======== Supplied records

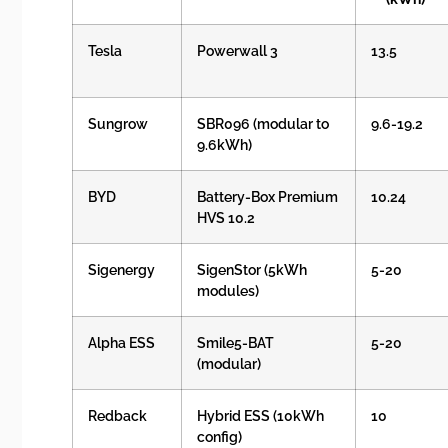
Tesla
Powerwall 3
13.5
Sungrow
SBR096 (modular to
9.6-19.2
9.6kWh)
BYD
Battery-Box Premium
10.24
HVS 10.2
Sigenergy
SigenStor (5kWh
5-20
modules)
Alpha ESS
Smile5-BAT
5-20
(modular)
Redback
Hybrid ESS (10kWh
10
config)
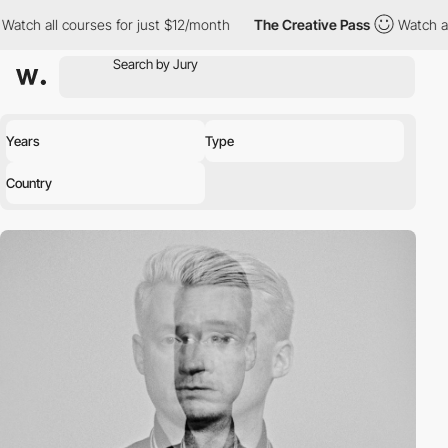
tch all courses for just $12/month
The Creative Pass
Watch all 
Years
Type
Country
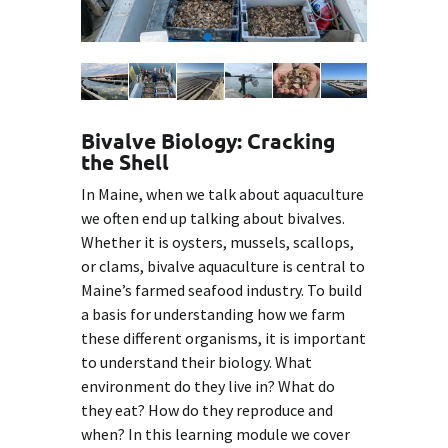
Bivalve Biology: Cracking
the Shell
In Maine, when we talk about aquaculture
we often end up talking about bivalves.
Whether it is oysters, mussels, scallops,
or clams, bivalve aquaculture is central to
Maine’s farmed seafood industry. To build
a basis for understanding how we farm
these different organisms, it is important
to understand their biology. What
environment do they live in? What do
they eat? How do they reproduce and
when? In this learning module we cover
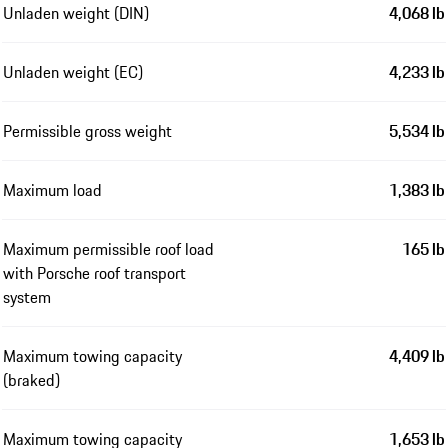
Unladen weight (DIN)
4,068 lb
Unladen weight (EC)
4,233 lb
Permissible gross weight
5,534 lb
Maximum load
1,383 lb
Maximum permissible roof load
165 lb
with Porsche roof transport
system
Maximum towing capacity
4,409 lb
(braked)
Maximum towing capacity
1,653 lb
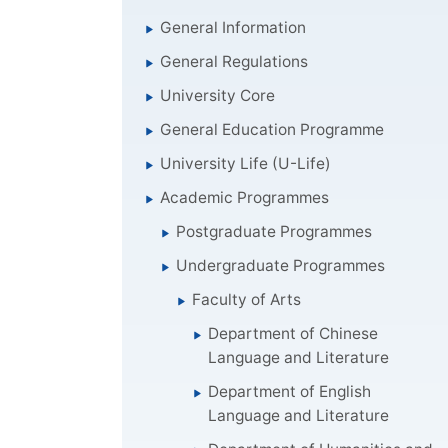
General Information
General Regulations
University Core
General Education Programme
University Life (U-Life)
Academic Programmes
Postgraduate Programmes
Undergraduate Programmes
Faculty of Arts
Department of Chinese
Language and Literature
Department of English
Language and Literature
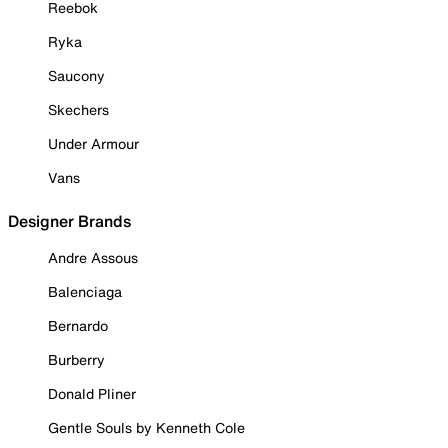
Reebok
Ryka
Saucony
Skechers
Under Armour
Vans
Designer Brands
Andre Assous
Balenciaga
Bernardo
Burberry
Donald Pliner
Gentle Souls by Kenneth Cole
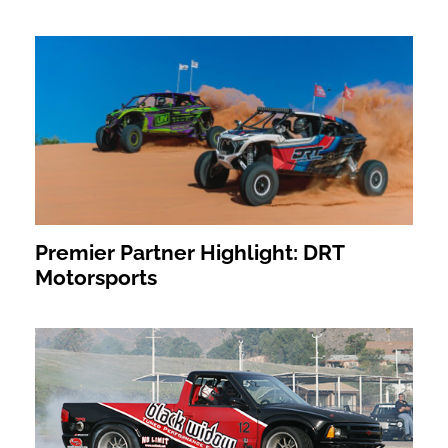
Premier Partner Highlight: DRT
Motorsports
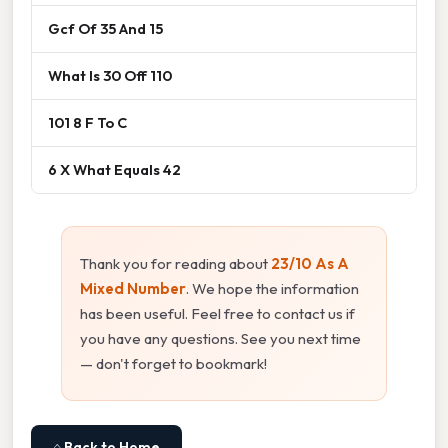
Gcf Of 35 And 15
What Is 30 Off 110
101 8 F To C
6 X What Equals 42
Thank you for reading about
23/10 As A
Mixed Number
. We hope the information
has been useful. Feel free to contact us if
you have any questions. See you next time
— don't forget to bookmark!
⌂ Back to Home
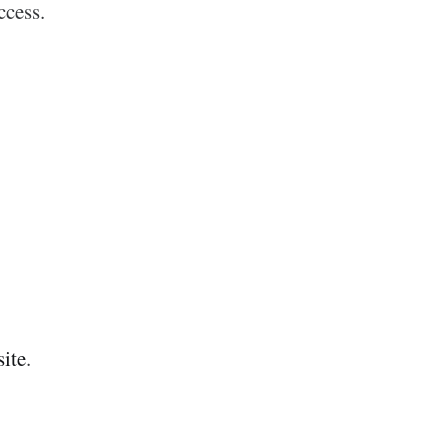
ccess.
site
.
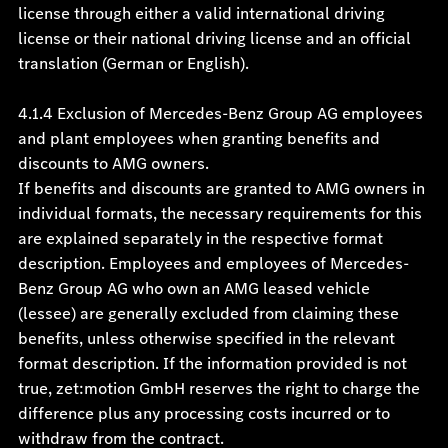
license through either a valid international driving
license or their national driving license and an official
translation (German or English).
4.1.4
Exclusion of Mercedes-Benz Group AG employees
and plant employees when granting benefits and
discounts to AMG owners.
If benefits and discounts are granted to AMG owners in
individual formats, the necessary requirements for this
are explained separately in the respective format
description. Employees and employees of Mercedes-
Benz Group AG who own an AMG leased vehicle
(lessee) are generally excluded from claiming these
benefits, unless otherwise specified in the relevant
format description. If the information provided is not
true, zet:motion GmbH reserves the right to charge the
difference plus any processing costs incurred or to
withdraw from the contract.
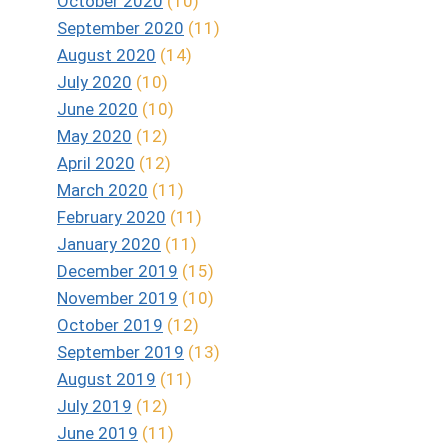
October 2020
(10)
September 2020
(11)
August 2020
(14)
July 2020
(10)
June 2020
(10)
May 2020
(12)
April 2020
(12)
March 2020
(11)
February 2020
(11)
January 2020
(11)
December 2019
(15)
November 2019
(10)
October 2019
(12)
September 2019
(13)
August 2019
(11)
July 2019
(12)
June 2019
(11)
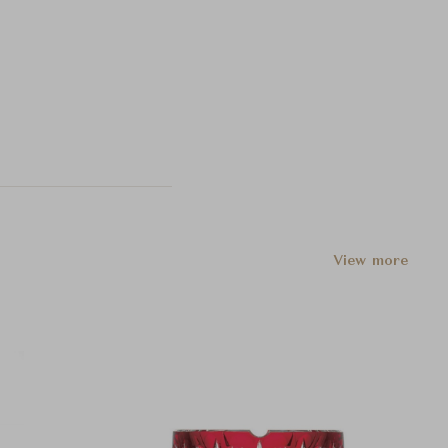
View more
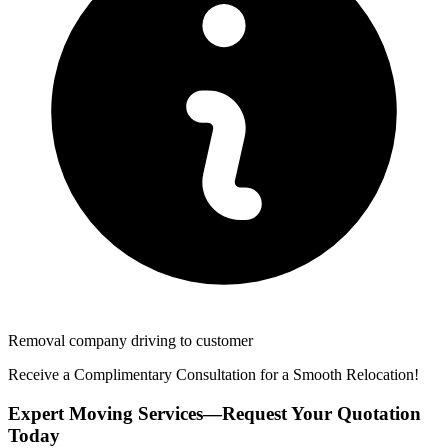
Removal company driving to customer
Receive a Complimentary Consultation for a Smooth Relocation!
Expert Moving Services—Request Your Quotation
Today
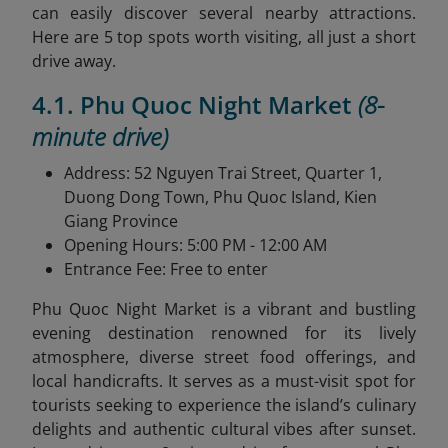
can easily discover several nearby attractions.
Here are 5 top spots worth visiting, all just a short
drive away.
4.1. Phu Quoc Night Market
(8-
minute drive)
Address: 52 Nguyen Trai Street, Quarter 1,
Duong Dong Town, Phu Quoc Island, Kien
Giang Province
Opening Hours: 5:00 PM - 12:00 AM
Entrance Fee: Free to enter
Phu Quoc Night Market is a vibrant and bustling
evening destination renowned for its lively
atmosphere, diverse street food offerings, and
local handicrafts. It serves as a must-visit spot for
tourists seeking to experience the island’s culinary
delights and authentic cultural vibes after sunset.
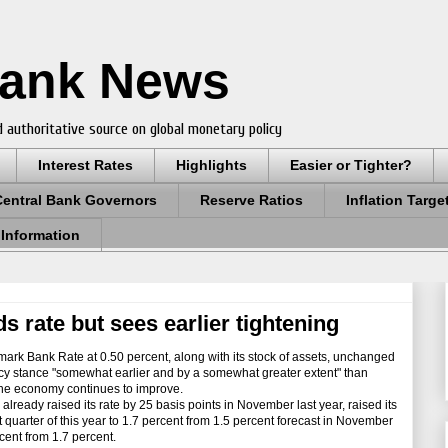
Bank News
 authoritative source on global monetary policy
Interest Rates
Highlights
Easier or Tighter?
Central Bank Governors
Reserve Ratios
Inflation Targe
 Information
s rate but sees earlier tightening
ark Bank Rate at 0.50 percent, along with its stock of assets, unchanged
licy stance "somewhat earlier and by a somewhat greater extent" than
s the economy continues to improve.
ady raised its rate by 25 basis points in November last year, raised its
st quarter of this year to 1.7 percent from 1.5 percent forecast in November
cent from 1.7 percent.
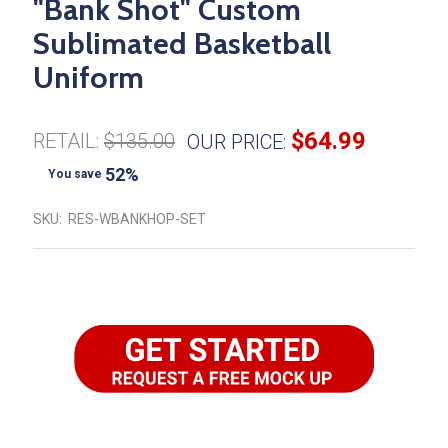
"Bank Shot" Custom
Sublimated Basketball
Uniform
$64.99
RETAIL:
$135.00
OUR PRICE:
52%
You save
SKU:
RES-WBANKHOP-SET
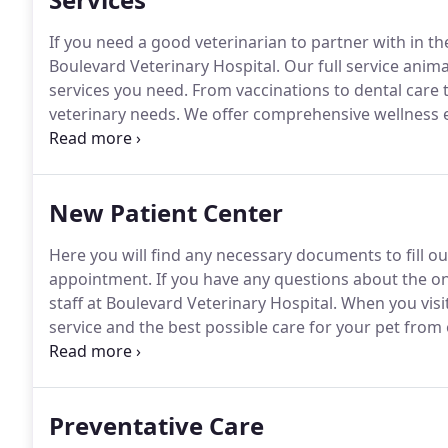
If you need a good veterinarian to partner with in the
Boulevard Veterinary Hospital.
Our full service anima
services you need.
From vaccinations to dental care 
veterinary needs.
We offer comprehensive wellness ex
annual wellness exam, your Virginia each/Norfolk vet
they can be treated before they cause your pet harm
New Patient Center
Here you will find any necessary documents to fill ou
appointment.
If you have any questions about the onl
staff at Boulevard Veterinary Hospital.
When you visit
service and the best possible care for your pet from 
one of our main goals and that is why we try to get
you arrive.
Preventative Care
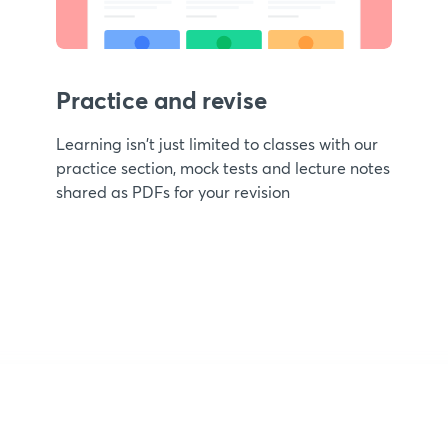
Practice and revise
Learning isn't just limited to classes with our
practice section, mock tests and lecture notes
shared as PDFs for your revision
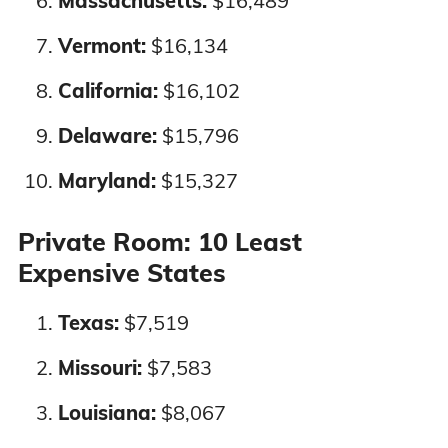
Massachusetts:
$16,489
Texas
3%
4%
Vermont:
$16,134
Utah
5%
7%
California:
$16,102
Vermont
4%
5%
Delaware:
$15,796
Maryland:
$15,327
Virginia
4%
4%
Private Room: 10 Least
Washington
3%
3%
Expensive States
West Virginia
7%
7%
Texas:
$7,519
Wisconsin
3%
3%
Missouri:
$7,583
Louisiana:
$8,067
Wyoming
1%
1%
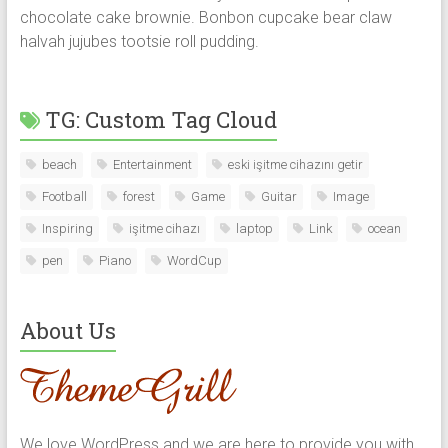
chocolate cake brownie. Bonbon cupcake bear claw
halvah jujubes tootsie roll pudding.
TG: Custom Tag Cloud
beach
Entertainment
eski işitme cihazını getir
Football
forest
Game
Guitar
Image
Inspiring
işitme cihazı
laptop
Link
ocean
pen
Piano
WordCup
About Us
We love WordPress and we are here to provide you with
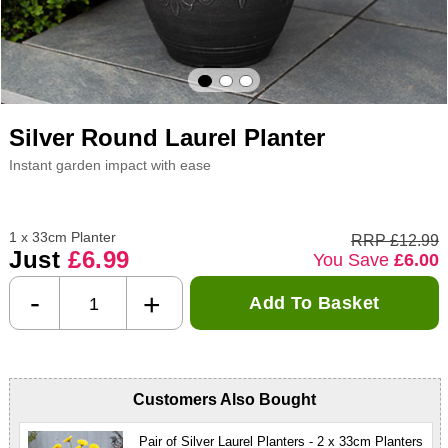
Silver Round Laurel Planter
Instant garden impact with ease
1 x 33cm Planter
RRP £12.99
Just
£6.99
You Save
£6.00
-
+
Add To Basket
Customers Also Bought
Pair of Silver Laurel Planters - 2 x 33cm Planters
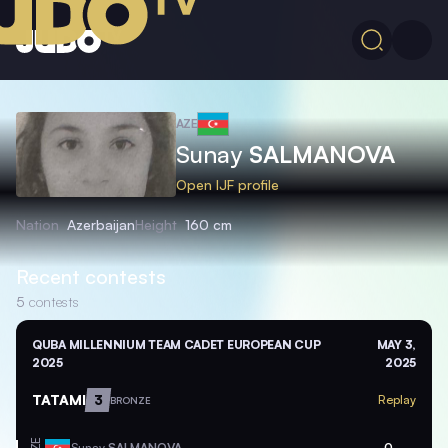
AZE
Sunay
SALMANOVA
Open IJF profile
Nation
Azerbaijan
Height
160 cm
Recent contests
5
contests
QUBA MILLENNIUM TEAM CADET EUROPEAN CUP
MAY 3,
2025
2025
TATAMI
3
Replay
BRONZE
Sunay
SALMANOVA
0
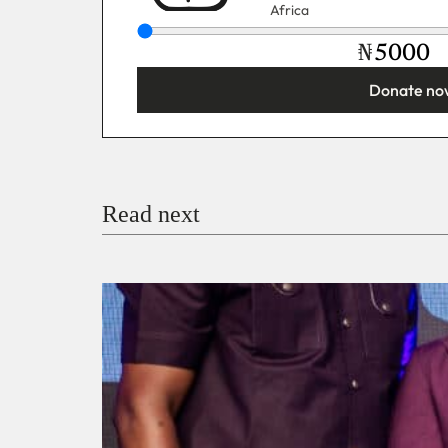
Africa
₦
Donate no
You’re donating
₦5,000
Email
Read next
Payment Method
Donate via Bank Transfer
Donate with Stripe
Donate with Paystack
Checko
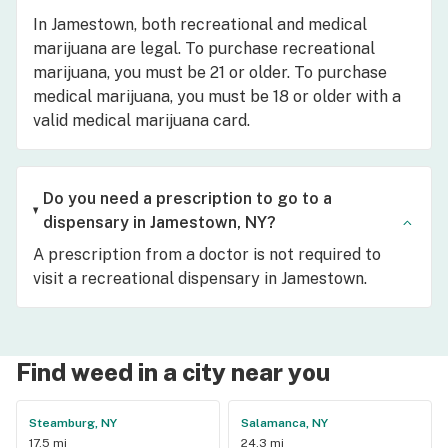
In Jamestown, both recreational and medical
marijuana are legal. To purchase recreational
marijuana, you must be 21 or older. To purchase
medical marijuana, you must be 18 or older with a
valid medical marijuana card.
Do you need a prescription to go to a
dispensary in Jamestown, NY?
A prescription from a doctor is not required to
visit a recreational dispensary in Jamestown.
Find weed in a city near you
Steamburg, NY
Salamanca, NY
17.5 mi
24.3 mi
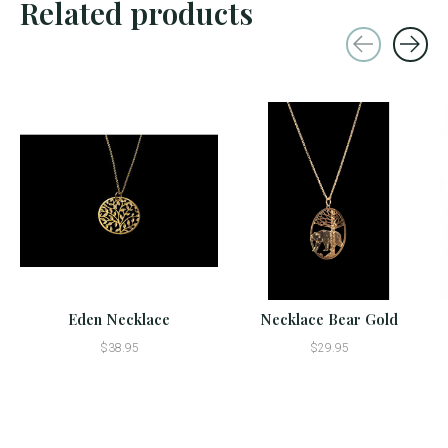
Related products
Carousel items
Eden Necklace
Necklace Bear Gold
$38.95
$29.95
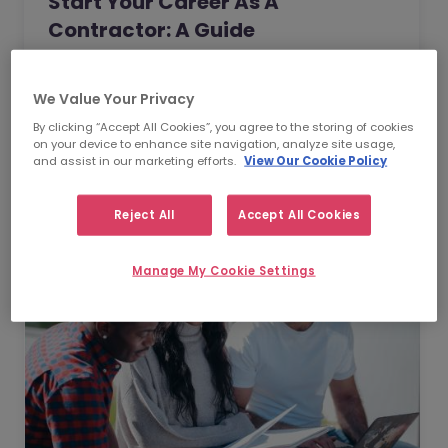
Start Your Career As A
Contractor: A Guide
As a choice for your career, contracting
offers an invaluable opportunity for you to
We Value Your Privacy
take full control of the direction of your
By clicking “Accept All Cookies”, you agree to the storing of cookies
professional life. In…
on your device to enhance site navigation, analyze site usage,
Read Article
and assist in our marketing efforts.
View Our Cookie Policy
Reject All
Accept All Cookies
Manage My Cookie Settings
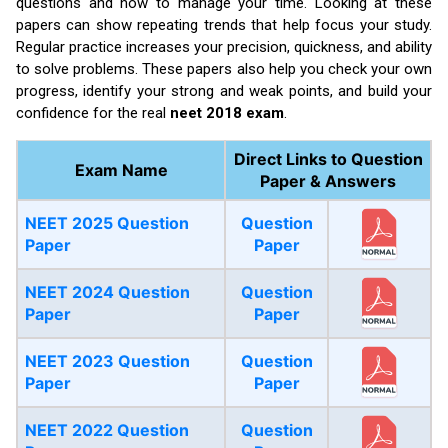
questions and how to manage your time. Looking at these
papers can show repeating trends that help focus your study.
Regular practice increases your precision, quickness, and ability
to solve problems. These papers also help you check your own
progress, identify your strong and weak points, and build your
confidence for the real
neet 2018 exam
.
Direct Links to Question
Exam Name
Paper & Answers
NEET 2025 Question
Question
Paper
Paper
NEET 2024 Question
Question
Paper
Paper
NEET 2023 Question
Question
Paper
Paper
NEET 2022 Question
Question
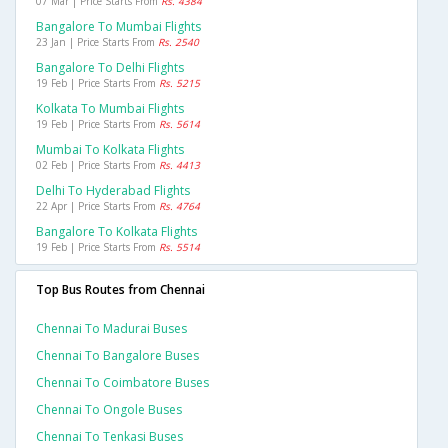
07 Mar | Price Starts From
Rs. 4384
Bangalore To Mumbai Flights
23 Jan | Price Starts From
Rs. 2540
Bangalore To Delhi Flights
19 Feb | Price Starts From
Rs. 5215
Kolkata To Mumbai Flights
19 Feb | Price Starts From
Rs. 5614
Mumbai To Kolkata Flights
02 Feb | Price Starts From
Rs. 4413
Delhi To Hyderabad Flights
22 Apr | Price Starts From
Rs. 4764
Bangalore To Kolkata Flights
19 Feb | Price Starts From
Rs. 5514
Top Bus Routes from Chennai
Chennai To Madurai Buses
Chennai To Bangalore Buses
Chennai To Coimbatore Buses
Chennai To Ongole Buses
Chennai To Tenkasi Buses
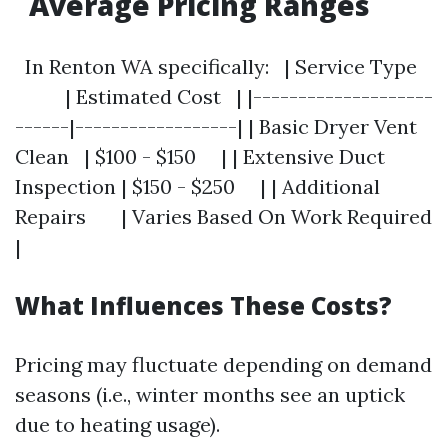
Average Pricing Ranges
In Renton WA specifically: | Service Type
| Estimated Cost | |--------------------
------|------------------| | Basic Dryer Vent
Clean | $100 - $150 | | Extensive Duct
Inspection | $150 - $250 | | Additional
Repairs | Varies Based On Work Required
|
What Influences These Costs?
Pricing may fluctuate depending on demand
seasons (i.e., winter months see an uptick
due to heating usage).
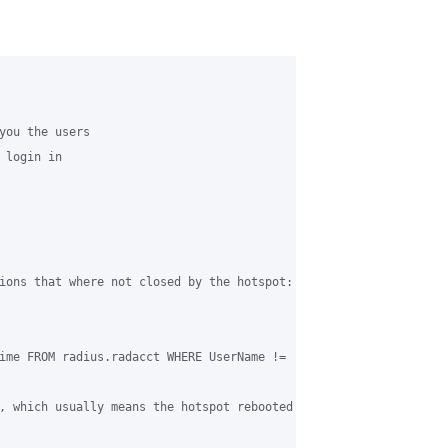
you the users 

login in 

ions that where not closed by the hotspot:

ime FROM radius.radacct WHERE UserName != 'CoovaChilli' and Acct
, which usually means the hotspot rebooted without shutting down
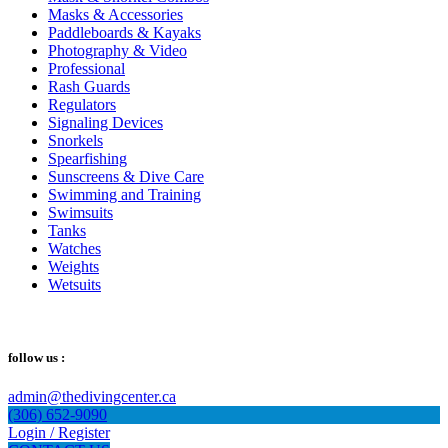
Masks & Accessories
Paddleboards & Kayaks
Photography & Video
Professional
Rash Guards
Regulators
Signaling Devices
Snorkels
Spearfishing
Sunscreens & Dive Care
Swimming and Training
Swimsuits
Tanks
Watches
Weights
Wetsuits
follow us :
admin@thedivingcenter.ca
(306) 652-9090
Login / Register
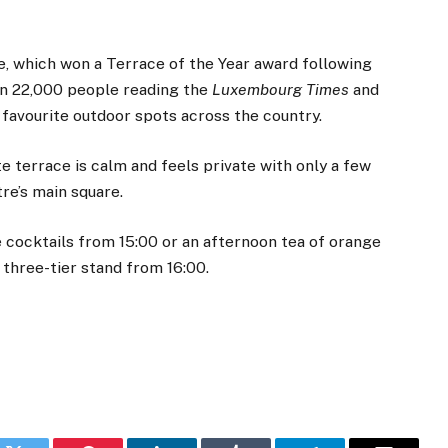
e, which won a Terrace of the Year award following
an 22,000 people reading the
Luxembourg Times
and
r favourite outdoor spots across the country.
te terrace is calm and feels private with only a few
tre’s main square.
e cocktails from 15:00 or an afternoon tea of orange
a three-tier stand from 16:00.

================

Return each line from the records that includes the word "hotspot".

ions that where not closed by the hotspot:
, which usually means the hotspot rebooted without shutting down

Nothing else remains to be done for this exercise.